沖つ波(なみ)辺波(へなみ)立つとも我(わ)が背子(せこ)が御船(みふね)の泊(とま)り波立ためやも

【意味】
 沖の波や岸辺に打ち寄せる波がどんなに激しく立とうとも、あなたさまの御船が停泊する港に波立つことなどあろうはずがありません。

【説明】
 この歌は、長田王が筑紫に遣わされて水島に渡る時に詠んだ歌(巻第3-245・246)に和したもので、王が波を懸念したのに、歌をもって祝った歌です。当時の航海では、港に着いて着岸する時がもっとも困難だったらしく、大きな船はなおさらのことで、君子はその時を思い描いて平穏を祝っています。

 「水島」は、熊本県八代市の南川河口にある小島。昔、熊襲(くまそ)征伐のため九州を訪れていた景行天皇一行がこの島にたどり着き、飲み水が底をついたため神に祈ったところ、島の崖の傍から塩気のない水が湧き出たという伝説がある島で、ここから「水島」と名付けられたといいます。「沖つ波」は、沖の波。「辺波」は、岸に寄せる波。「我が背子」は、本来は女が男を親しんで呼ぶ語ですが、男同士にも用いられました。ここは長田王を指しています。「立ためやも」の「やも」は、反語。
 
 作者の石川君子は、名を吉美侯、若子とも記し、和銅8年(715年)に播磨守となり、兵部大舗を経て侍従を務めた人です。『播磨風土記』の編纂に携わったのではないかといわれ、また、神亀~天平年間初頭に聖武天皇に仕えた「風流侍従」10余人のうちの一人に比定されています。但し、この歌の題詞は「石川大夫、和ふる歌」で、左注に「この歌は、今考えると、石川宮麻呂朝臣が慶雲年中に大弐(だいに)に任ぜられ、また、石川朝臣吉美侯(きみこ)が神亀年中に少弐に任せられたが、二人のどちらがこの歌を作ったのかわからない」とあり、定説がありません。

巻第3-278

志賀(しか)の海女(あま)は藻(め)刈り塩焼き暇(いとま)なみ櫛笥(くしげ)の小櫛(をぐし)取りも見なくに

【意味】
 志賀島の海女たちは、藻を刈ったり塩を焼いたりして暇がないので、櫛笥の小櫛を手に取って見ることもできずにいる。

【説明】
 「志賀」は、博多湾の志賀島で、現在は陸続きになっています。「藻」は、海藻の総称。「櫛笥」は、櫛を入れる箱。「小櫛」の「小」は、接頭語。海人の女がその生業にあまりにも忙しく、女として大切な髪をいたわる暇もないことを嘆き憐れんでいます。

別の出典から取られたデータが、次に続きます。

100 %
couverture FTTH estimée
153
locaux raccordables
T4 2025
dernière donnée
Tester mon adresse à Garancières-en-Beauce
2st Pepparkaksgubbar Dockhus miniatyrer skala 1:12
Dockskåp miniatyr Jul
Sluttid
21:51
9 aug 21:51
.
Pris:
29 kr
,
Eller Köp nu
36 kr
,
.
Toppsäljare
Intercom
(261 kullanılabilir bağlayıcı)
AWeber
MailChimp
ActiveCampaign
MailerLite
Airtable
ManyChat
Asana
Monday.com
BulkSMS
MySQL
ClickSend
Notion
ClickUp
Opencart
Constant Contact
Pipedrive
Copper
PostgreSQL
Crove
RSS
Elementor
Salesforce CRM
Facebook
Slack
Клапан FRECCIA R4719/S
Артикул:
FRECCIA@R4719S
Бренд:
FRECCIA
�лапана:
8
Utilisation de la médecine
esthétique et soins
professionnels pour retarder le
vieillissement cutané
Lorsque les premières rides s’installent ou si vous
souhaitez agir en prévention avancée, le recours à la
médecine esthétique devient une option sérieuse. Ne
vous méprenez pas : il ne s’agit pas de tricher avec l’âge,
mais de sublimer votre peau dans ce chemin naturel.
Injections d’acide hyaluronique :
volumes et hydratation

『万葉集』で「海人」を詠んだ歌は66首あり、地名を冠して呼ばれることが多く、その大半は海人自身によるのではなく、都人が旅先で詠んだものとなっています。

 石川君子は、神亀年間(724~729年)に大宰府の少弐に任じられており、実際に志賀島で働く海女たちを見て詠んだとみられます。都から来た男の目には、力強く働く海女たちの姿がたいそう珍しく、また、ダイナミックに見えたのでしょう。また、「櫛笥」を思い出したのは、10年ばかりも前、彼が播磨守だったころに愛した娘子が、別れの時に詠んだ歌(巻第9-1777)を思い起こしたのかもしれません。

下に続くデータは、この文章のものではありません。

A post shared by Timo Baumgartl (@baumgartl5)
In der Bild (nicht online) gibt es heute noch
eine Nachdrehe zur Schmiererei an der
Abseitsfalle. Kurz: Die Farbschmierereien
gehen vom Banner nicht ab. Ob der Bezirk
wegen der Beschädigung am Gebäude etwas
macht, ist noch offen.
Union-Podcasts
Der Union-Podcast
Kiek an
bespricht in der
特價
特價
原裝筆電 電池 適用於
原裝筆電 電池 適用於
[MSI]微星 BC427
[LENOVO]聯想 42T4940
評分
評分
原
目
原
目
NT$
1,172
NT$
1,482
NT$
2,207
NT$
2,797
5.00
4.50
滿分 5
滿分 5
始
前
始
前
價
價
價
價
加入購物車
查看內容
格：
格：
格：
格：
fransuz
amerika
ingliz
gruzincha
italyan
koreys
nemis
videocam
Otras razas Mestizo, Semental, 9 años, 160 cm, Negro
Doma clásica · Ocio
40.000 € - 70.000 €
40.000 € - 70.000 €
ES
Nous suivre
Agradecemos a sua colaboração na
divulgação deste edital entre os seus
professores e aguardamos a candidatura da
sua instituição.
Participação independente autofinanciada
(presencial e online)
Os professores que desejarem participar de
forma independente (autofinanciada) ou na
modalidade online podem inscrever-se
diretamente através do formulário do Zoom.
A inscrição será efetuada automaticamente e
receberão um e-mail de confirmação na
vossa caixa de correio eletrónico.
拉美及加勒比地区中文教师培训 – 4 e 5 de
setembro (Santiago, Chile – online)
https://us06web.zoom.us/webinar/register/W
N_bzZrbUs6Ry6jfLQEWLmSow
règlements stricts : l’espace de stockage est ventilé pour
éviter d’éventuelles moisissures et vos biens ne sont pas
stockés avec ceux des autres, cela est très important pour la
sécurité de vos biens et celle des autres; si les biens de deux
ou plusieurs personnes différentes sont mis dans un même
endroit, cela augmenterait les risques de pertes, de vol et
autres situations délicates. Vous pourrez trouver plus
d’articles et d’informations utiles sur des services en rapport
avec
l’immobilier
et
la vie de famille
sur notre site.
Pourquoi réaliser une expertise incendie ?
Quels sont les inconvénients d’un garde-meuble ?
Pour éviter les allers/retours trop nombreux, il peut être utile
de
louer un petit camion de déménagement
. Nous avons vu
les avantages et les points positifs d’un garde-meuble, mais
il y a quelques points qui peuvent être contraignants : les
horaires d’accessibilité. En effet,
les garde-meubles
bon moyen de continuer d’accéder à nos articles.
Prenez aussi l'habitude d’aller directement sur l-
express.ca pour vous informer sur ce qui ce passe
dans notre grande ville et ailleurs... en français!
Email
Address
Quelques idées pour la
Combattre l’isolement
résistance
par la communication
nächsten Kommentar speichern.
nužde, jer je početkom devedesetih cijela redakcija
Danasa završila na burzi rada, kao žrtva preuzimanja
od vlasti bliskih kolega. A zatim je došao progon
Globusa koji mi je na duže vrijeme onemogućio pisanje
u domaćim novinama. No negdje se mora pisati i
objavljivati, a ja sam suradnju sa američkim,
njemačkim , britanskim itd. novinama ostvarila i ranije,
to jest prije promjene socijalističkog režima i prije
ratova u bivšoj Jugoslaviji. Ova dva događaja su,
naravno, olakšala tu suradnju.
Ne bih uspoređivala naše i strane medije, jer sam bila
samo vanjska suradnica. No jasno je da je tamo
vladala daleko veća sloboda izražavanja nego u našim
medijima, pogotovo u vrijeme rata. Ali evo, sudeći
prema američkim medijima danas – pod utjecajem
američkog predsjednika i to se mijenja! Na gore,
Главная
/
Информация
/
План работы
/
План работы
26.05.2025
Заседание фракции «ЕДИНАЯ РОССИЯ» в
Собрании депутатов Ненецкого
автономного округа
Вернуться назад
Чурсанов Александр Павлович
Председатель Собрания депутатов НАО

〈1777〉君なくはなぞ身装はむ櫛笥なる黄楊の小櫛も取らむとも思はず
 ・・・あなた様がいらっしゃらなければ、どうして私は身を飾り立てましょうか、化粧箱の黄楊の櫛さえ取ろうと思いません。

巻第11-2742

志賀(しか)の海人(あま)の煙(けぶり)焼き立て焼く塩の辛(から)き恋をも我(あ)れはするかも

【意味】
 志賀島の海人が煙を立てて焼く塩の辛さは格別であり、そんな辛い恋を私はしている。

【説明】
 上3句は「辛き」を導く序詞。「辛き」は、苦しい、辛い意を言い換えたもの。左注に「或る本には、石川君子朝臣が作った」とある歌です。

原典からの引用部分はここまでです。